En second lieu, elle avait acheté, sans qu'il le sût, pendant ces deux années, pour trois cents roubles de futilités diverses au magasin d'Atchmiânov. Elle avait pris au jour le jour, tantôt de la soie, tantôt une ombrelle ; et sa dette s'était insensiblement accrue.
— Aujourd'hui même, décida-t-elle, je lui dirai tout...
Mais, dans la disposition où était Laïèvski, il était bien difficile de lui parler de dettes.

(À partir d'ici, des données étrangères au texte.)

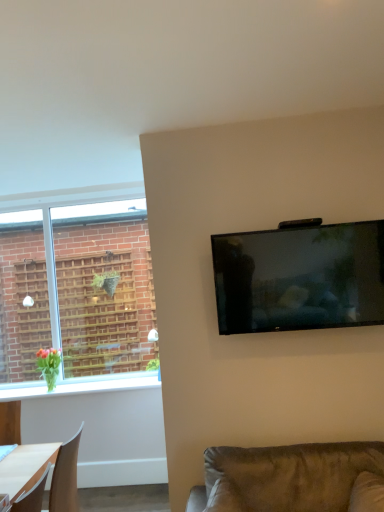 I want to click on matte black tv at upper right, so click(300, 278).

Is matte black tv at upper right far away from white glossy window sill at lower left?

Yes.

Does matte black tv at upper right have a greater height compared to white glossy window sill at lower left?

Indeed, matte black tv at upper right has a greater height compared to white glossy window sill at lower left.

How different are the orientations of matte black tv at upper right and white glossy window sill at lower left in degrees?

They differ by 0.728 degrees in their facing directions.

In the image, is matte black tv at upper right on the left side or the right side of white glossy window sill at lower left?

matte black tv at upper right is positioned on white glossy window sill at lower left's right side.

Is matte black tv at upper right behind suede-like brown couch at lower right?

Yes, matte black tv at upper right is further from the viewer.

Between matte black tv at upper right and suede-like brown couch at lower right, which one appears on the right side from the viewer's perspective?

matte black tv at upper right.

Does point (231, 250) come behind point (269, 509)?

That is True.

This screenshot has height=512, width=384. I want to click on television above the suede-like brown couch at lower right (from a real-world perspective), so click(x=300, y=278).

Could you tell me if suede-like brown couch at lower right is facing matte black tv at upper right?

No, suede-like brown couch at lower right is not oriented towards matte black tv at upper right.

From a real-world perspective, which is physically below, suede-like brown couch at lower right or matte black tv at upper right?

suede-like brown couch at lower right is physically lower.

Is point (319, 502) less distant than point (360, 315)?

That is True.

Is suede-like brown couch at lower right to the left or to the right of matte black tv at upper right in the image?

Clearly, suede-like brown couch at lower right is on the left of matte black tv at upper right in the image.

Is white glossy window sill at lower left inside the boundaries of suede-like brown couch at lower right, or outside?

white glossy window sill at lower left is not enclosed by suede-like brown couch at lower right.

Is white glossy window sill at lower left positioned in front of suede-like brown couch at lower right?

No, it is behind suede-like brown couch at lower right.

From the image's perspective, does white glossy window sill at lower left appear higher than suede-like brown couch at lower right?

Incorrect, from the image's perspective, white glossy window sill at lower left is lower than suede-like brown couch at lower right.

Can you confirm if suede-like brown couch at lower right is wider than white glossy window sill at lower left?

Yes, suede-like brown couch at lower right is wider than white glossy window sill at lower left.

From the image's perspective, is suede-like brown couch at lower right beneath white glossy window sill at lower left?

Actually, suede-like brown couch at lower right appears above white glossy window sill at lower left in the image.

Is suede-like brown couch at lower right outside of white glossy window sill at lower left?

suede-like brown couch at lower right is positioned outside white glossy window sill at lower left.

Is white glossy window sill at lower left inside or outside of matte black tv at upper right?

white glossy window sill at lower left exists outside the volume of matte black tv at upper right.

Does white glossy window sill at lower left come behind matte black tv at upper right?

Yes.

Is white glossy window sill at lower left positioned far away from matte black tv at upper right?

Yes.

Locate an element on the screen. This screenshot has width=384, height=512. television located above the white glossy window sill at lower left (from a real-world perspective) is located at coordinates (300, 278).

Find the location of `television on the right of suede-like brown couch at lower right`. television on the right of suede-like brown couch at lower right is located at coordinates (300, 278).

Based on their spatial positions, is suede-like brown couch at lower right or white glossy window sill at lower left further from matte black tv at upper right?

→ white glossy window sill at lower left is positioned further to the anchor matte black tv at upper right.

Based on the photo, from the image, which object appears to be farther from white glossy window sill at lower left, suede-like brown couch at lower right or matte black tv at upper right?

matte black tv at upper right is positioned further to the anchor white glossy window sill at lower left.

From the image, which object appears to be nearer to matte black tv at upper right, white glossy window sill at lower left or suede-like brown couch at lower right?

suede-like brown couch at lower right is closer to matte black tv at upper right.

Considering their positions, is matte black tv at upper right positioned further to white glossy window sill at lower left than suede-like brown couch at lower right?

matte black tv at upper right lies further to white glossy window sill at lower left than the other object.

Looking at the image, which one is located further to suede-like brown couch at lower right, matte black tv at upper right or white glossy window sill at lower left?

white glossy window sill at lower left.

Considering their positions, is white glossy window sill at lower left positioned closer to suede-like brown couch at lower right than matte black tv at upper right?

Based on the image, matte black tv at upper right appears to be nearer to suede-like brown couch at lower right.

Where is `television between suede-like brown couch at lower right and white glossy window sill at lower left in the front-back direction`? The width and height of the screenshot is (384, 512). television between suede-like brown couch at lower right and white glossy window sill at lower left in the front-back direction is located at coordinates (300, 278). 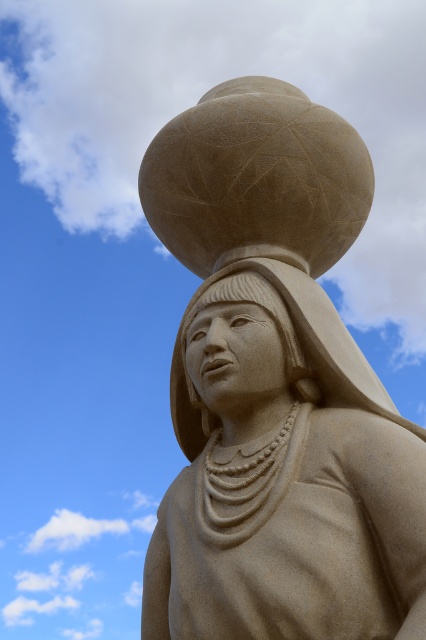 Question: Which object appears closest to the camera in this image?

Choices:
 (A) beige stone sphere at upper center
 (B) sandy beige statue at center

Answer: (A)

Question: Is beige stone sphere at upper center below sandy beige statue at center?

Choices:
 (A) yes
 (B) no

Answer: (B)

Question: Does beige stone sphere at upper center appear under sandy beige statue at center?

Choices:
 (A) no
 (B) yes

Answer: (A)

Question: Is beige stone sphere at upper center to the left of sandy beige statue at center from the viewer's perspective?

Choices:
 (A) yes
 (B) no

Answer: (B)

Elle avait, en troisième lieu, reçu chez elle deux fois déjà, en l'absence de Laïèvski, l'officier de police Kiri- lîne, une fois le matin, quand Laïèvski était allé se baigner, et une autre fois à minuit, tandis qu'il jouait aux cartes. Se souvenant de cela, Nadiéjda Fiôdorovna rougit et se retourna vers sa cuisinière, comme si elle craignait que cette femme ne devinât ses pensées. Les longues journées insupportablement chaudes, ennuyeuses, les belles soirées alanguissantes, les nuits étouffantes, et toute cette vie où l'on ne sait, du matin au soir, que faire du temps inutile ; et les obsédantes idées qu'elle était la plus belle femme de la ville, que sa jeunesse passait pour rien, que Laïèvski était un homme honnête, un homme à idées, mais un homme monotone, continuellement en pantoufles, rongeant ses ongles, aux caprices ennuyeux ; tout cela, peu à peu, avait fait d'elle la proie du désir, et elle pensait jour et nuit, comme une folle, à la même chose. Dans sa respiration, ses regards, le timbre de sa voix et dans sa démarche, elle ne ressentait que le désir. Le bruit de la mer lui disait qu'il faut aimer, le crépuscule aussi, les montagnes aussi... Et quand Kirilîne se mit à lui faire la cour, elle n'eut plus la force de résister, ne le voulut pas; elle se donna à lui...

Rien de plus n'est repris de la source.